In this study, a multicomponent treatment plan, including functional assessment, antecedent control procedures, functional communication training, and positive reinforcement strategies, was implemented to effect positive lifestyle changes for two students with severe chronic behavior disorders associated with brain injury. Both individuals had been exposed to aversive treatments in previous settings, including mechanical and physical restraint, seclusion for extended periods, and physical punishers. They had failed in community placements and in secured settings, and were considered at significant risk. Over 42 months, behavior support plans were developed and refined to address the students' severe aggression, property destruction, and self-injurious behavior. The study used a longitudinal case study design, with construction and systematic modification of behavior supports based on ongoing functional analysis of the challenging behaviors. In addition, functionally equivalent strategies and skills were taught to assist these individuals in improving their quality of life.
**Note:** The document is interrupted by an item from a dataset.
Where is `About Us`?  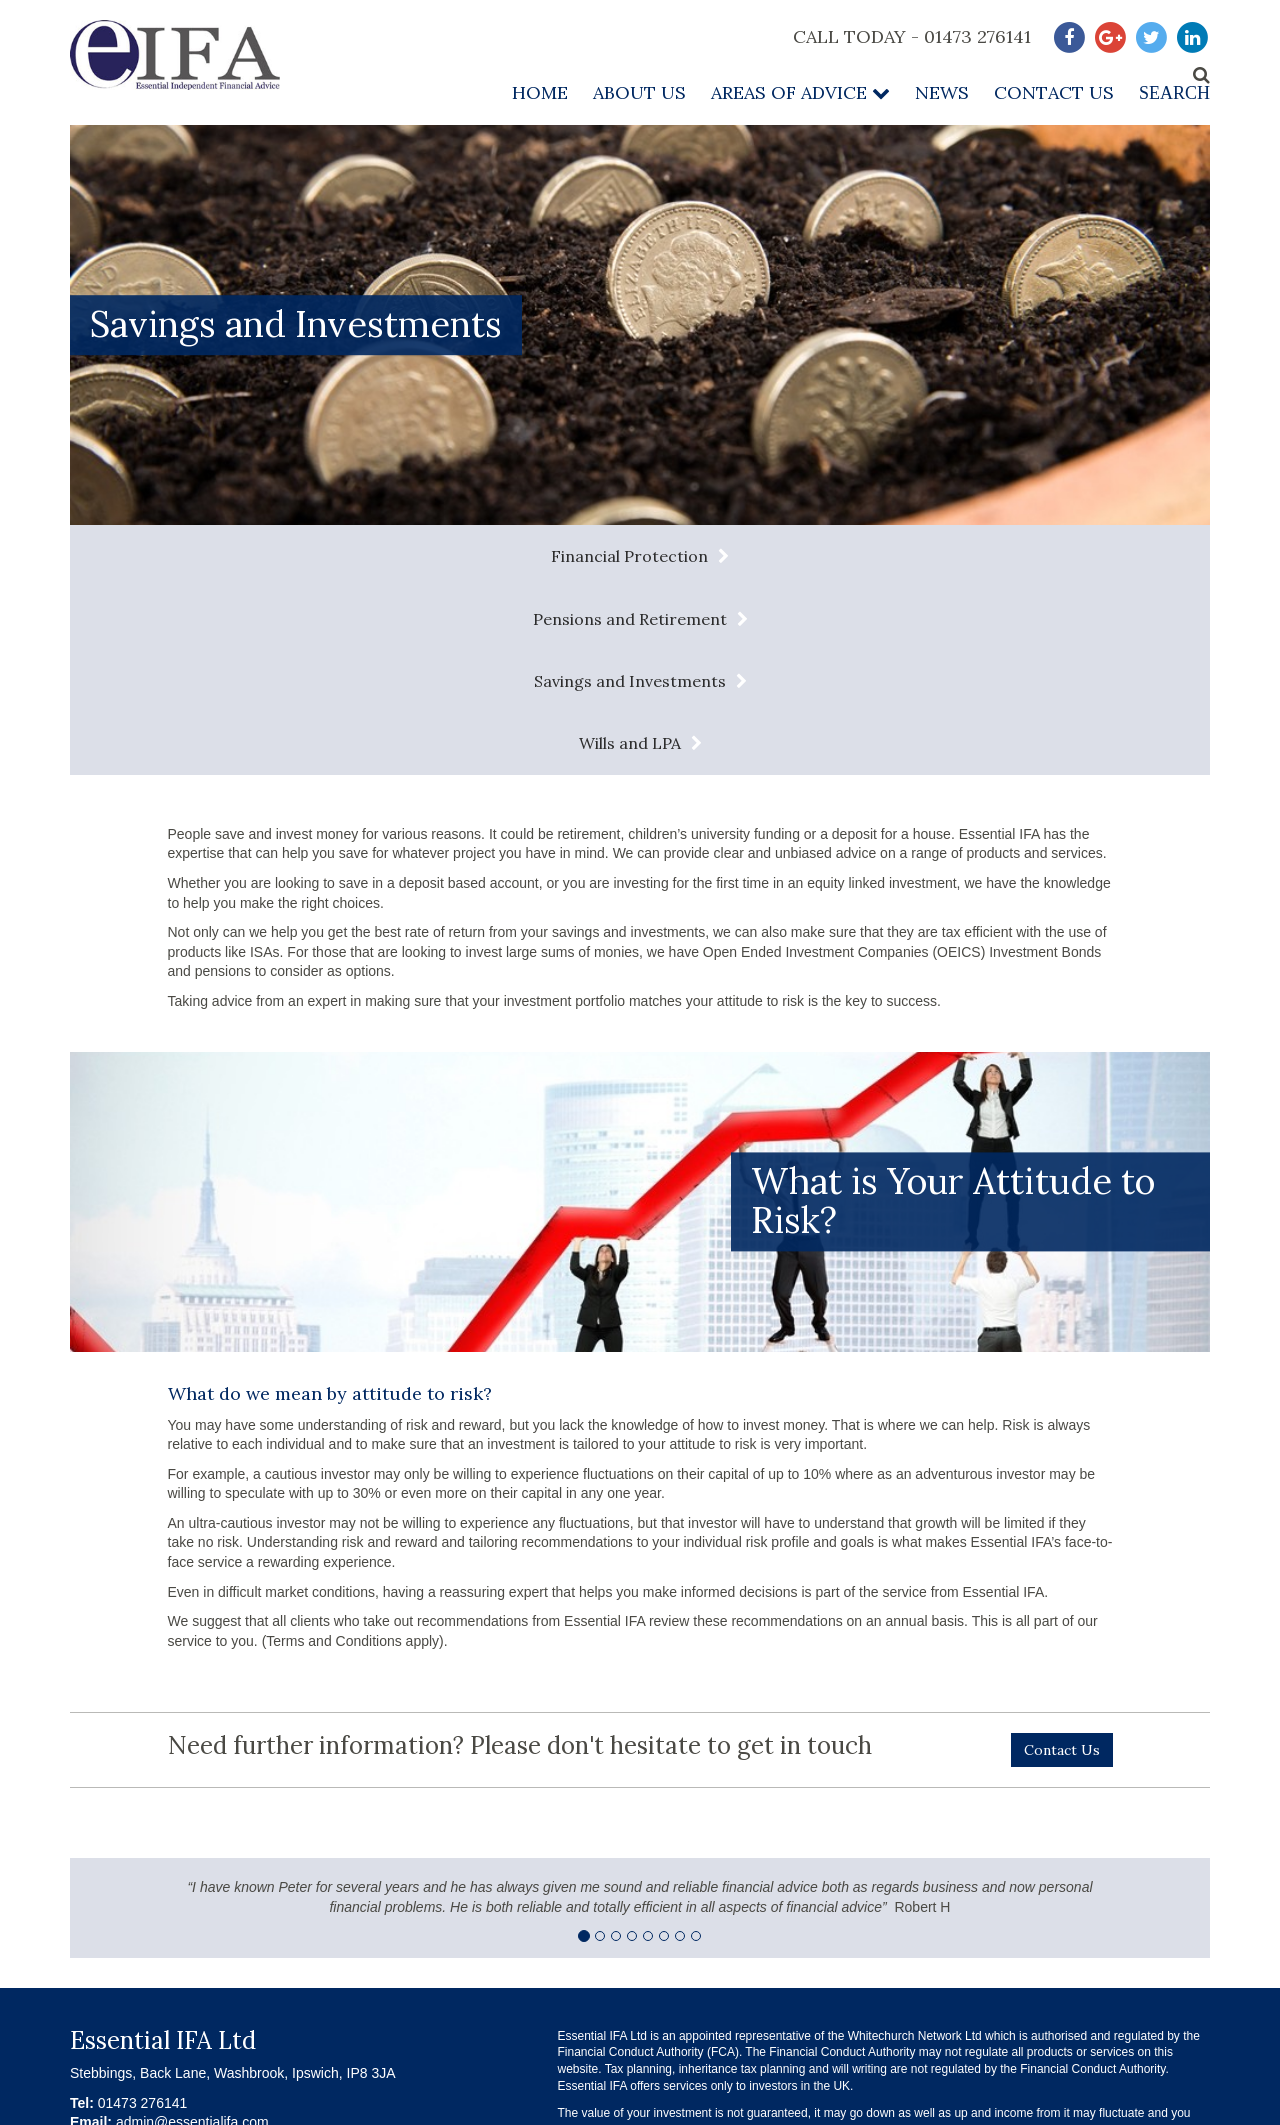 About Us is located at coordinates (639, 92). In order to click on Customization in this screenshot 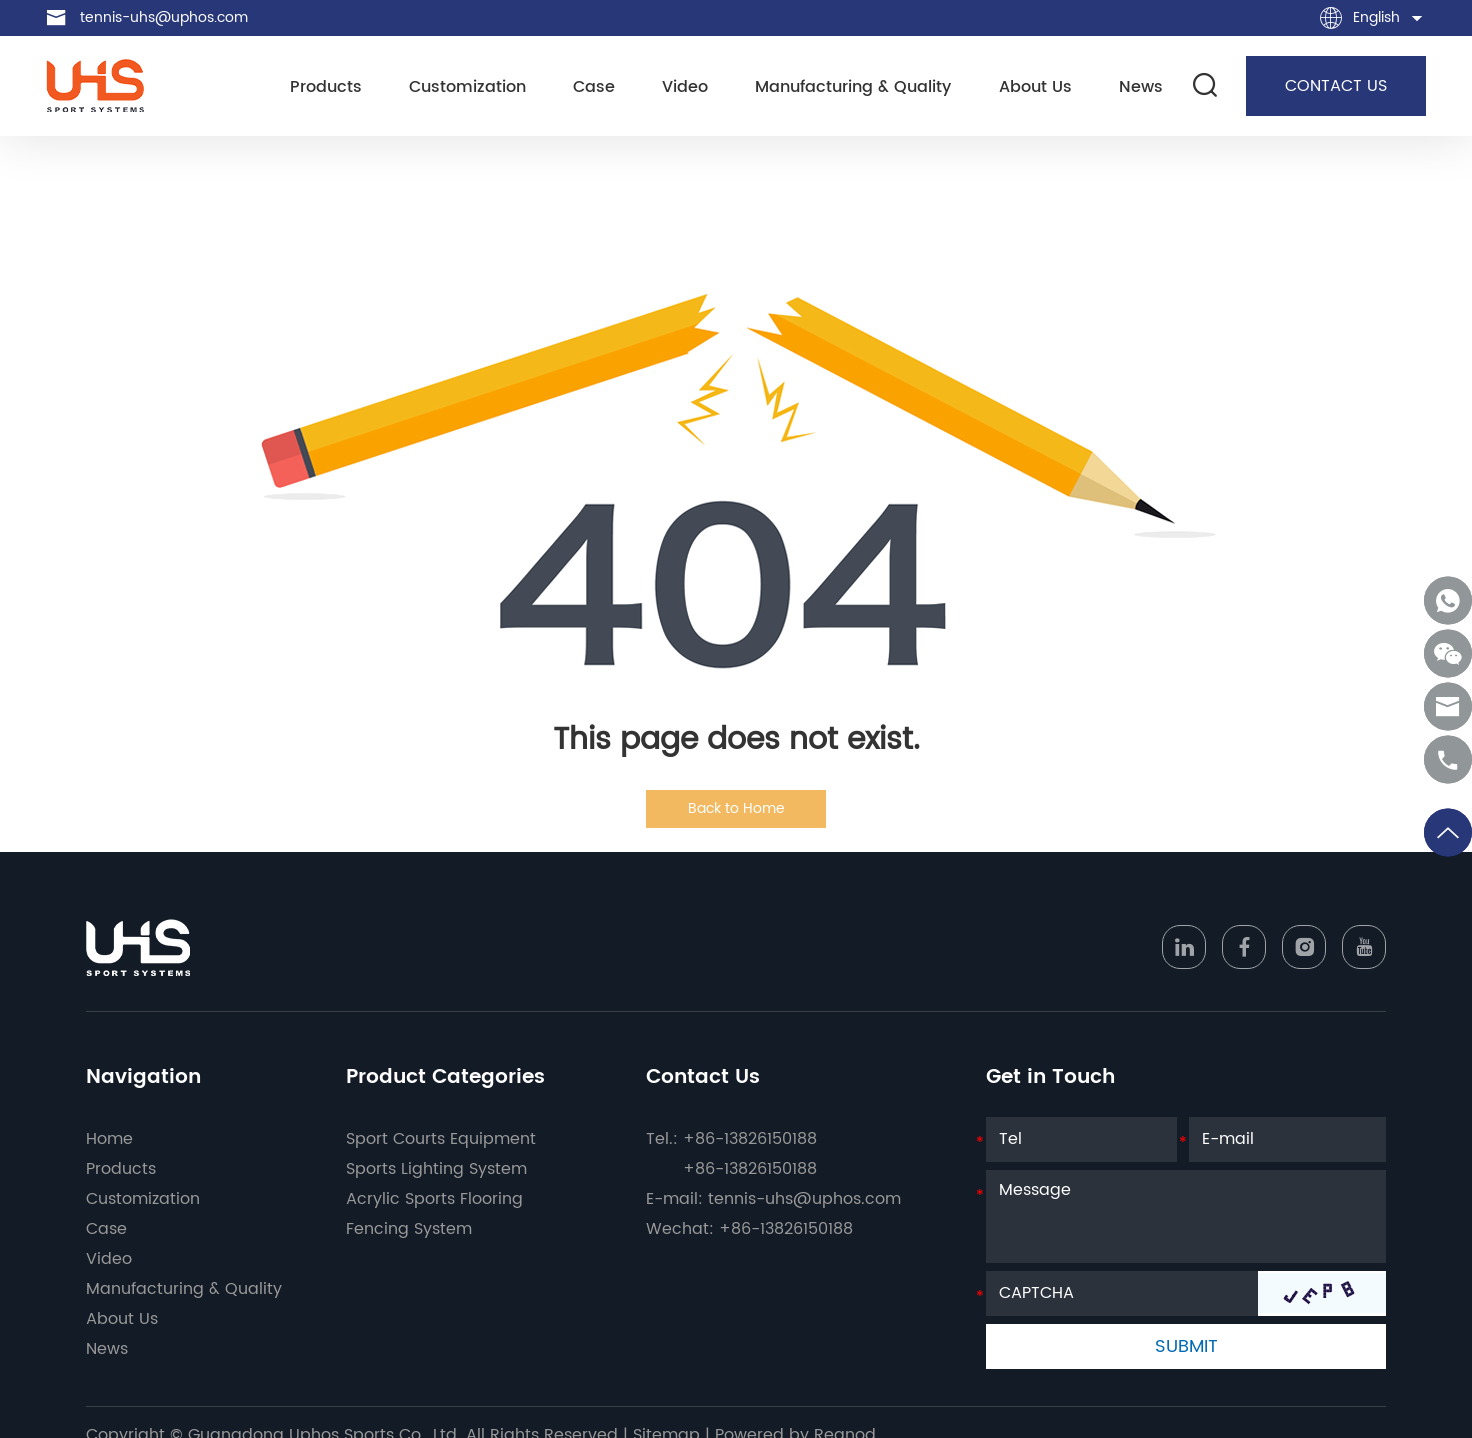, I will do `click(467, 87)`.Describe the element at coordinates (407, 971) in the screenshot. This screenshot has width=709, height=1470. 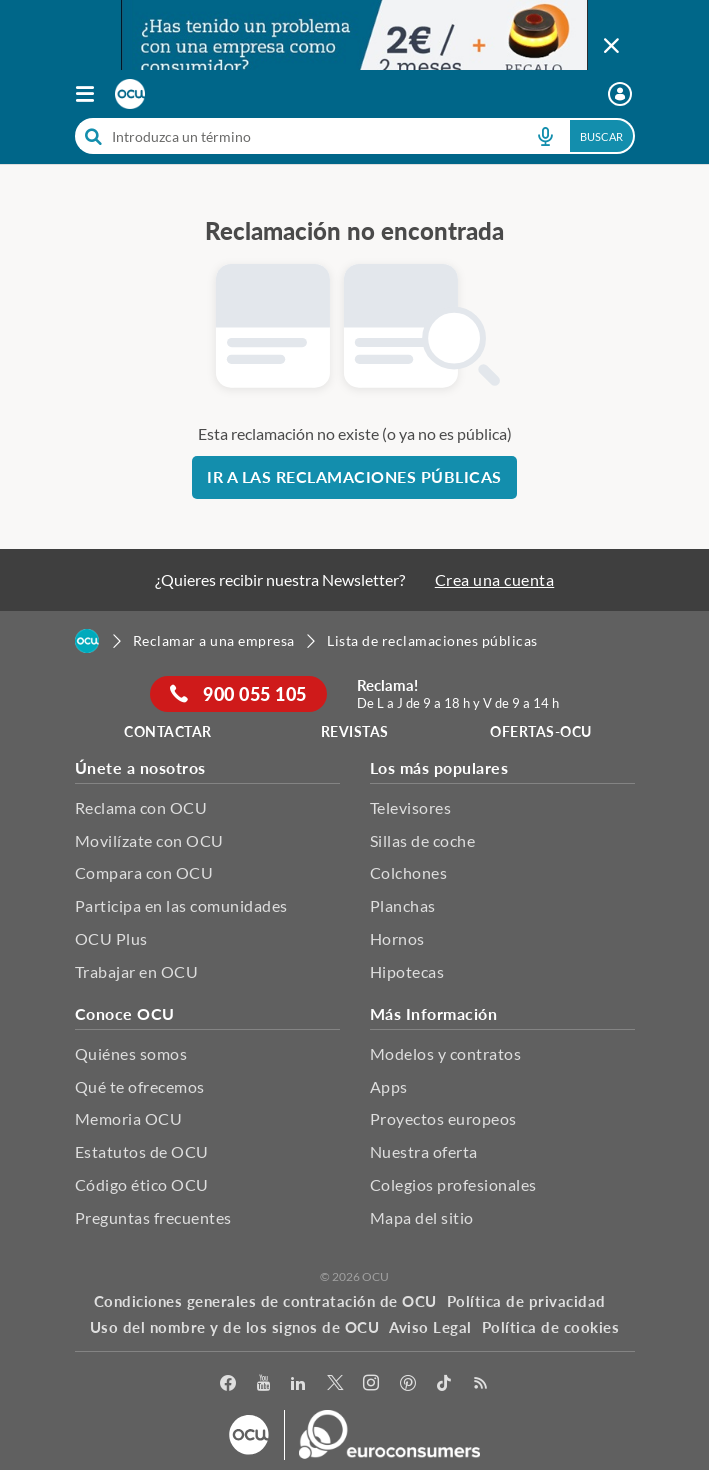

Evaluation of outcome included documentation of (1) systematic reduction of challenging behaviors, even as task demands and range of environmental contexts increased, and (2) acquisition of skills and strategies to use as alternatives to the challenging behavior. It was hypothesized that the multicomponent intervention would reduce the frequency of challenging behaviors and that subsequent phases of treatment would be characterized by systematic reduction of supports combined with systematic increases in the participants' domains of functional activity.